Shapes of different sizes, strokes of different paths and places. Enchanting, seductress creatures of nature. Yet, we have all struggled to look in the mirror and see the masterpiece in front of us.

Numbers define our beauty, the larger the worse. We gasp at a new indentation from cellulite, even though it’s been proven that 94% of women possess this. We chastise ourselves for eating cake and gaining another pound on the hips, but these hips will or have given life to another human being. We sigh at the sight of stretch marks around are thighs, stomachs, and arms. Only these stretch marks show how fierce and strong we became from our past, whether from gaining/losing weight or bearing a child.

Here we are, all women with the same issues. Yet we all compare to each other. We blame society, but it’s really us.

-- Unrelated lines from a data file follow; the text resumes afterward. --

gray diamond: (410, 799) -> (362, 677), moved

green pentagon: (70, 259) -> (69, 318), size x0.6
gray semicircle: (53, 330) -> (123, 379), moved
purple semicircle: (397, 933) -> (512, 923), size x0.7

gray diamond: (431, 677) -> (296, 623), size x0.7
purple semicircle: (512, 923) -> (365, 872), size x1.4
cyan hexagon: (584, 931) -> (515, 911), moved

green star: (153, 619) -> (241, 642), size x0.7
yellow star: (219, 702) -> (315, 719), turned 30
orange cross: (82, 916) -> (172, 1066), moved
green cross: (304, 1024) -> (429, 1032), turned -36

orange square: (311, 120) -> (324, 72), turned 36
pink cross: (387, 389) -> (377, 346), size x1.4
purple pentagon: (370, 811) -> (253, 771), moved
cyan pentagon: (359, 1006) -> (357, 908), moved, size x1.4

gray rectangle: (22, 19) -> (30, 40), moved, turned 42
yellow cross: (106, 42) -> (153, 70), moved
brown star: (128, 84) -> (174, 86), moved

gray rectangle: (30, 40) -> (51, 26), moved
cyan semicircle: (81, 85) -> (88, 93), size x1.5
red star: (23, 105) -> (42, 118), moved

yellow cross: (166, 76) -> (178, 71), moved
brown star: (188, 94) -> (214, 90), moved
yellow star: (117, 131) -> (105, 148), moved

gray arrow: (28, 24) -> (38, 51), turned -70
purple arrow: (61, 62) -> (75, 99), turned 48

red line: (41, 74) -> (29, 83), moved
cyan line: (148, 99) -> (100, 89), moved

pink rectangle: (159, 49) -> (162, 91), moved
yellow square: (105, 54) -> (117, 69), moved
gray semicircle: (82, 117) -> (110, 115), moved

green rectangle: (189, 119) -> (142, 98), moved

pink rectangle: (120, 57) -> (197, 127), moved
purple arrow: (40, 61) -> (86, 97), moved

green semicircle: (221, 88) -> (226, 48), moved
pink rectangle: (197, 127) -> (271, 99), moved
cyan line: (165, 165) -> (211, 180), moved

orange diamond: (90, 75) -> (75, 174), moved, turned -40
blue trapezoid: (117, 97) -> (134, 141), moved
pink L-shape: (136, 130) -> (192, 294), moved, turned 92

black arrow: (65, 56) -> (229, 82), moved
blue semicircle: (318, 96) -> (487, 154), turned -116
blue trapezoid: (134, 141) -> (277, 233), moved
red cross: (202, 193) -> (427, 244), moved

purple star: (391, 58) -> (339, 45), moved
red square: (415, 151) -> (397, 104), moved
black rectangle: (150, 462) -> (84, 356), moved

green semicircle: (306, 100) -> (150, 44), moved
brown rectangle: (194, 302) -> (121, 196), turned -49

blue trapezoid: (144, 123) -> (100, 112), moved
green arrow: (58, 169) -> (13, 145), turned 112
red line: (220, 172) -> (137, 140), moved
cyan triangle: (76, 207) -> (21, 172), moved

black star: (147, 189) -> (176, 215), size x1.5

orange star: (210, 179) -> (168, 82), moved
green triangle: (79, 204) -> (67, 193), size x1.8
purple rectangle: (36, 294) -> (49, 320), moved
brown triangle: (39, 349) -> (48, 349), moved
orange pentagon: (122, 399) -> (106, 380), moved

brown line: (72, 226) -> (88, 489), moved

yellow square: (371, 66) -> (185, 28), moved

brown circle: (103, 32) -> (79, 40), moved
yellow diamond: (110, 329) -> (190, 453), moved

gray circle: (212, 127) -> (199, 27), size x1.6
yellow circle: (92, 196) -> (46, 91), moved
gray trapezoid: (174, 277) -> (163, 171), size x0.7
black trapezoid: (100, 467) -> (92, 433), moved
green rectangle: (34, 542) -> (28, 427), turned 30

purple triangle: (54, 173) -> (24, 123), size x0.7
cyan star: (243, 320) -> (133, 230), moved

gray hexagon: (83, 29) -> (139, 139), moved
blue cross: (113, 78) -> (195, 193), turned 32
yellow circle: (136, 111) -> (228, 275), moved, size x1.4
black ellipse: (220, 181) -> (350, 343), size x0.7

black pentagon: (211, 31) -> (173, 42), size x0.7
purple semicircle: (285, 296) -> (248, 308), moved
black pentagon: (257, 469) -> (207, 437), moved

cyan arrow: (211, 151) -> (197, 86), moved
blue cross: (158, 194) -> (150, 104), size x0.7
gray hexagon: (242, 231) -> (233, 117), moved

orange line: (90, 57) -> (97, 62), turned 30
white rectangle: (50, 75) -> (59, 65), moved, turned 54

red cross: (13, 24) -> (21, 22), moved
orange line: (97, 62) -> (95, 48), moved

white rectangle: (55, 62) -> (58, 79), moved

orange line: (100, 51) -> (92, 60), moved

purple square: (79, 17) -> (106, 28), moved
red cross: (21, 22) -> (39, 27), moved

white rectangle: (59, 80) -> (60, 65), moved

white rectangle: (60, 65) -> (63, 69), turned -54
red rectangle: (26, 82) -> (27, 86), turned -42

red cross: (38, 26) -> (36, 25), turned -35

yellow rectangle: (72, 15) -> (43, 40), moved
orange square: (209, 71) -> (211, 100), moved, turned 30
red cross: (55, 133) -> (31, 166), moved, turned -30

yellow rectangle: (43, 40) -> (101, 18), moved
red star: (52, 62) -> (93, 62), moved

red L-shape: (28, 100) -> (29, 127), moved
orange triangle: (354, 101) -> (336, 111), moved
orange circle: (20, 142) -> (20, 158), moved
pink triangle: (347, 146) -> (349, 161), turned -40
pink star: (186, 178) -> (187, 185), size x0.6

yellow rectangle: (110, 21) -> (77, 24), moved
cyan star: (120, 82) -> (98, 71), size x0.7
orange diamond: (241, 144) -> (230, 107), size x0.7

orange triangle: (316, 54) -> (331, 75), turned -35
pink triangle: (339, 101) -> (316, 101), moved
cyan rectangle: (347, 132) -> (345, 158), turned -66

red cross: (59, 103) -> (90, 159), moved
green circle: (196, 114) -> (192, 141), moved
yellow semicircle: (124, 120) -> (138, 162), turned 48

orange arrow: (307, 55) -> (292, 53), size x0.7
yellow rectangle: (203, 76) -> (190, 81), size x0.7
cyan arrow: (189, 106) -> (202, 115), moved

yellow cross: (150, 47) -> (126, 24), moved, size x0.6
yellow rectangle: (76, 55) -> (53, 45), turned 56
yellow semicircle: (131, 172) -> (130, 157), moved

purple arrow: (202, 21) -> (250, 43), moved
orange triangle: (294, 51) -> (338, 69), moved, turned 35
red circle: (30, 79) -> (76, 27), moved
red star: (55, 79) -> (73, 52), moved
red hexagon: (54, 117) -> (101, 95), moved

We are our own worst enemies. We are the ones with the toxic thoughts. Not them.

We are told at a young age this is how we are supposed to look and we believe it. We don’t shake our heads of the ridiculousness or laugh in distaste. We feed into such poison and end up analyzing the way we look when we sit down, after we’ve eaten, and how we look in the morning.

Girls become younger and younger ages when they start to feel self conscious. We are embarrassed when wearing a bra for the first time. We turn bright red when people visibly see our pads or tampons in our hands. We can’t speak loudly about being sexy because we will be classified as a slut. We can’t wear skirts too short or too long.

But who made these hypothetical rules? Who says these even apply? And why don’t men feel they have a similar honor code to abide by?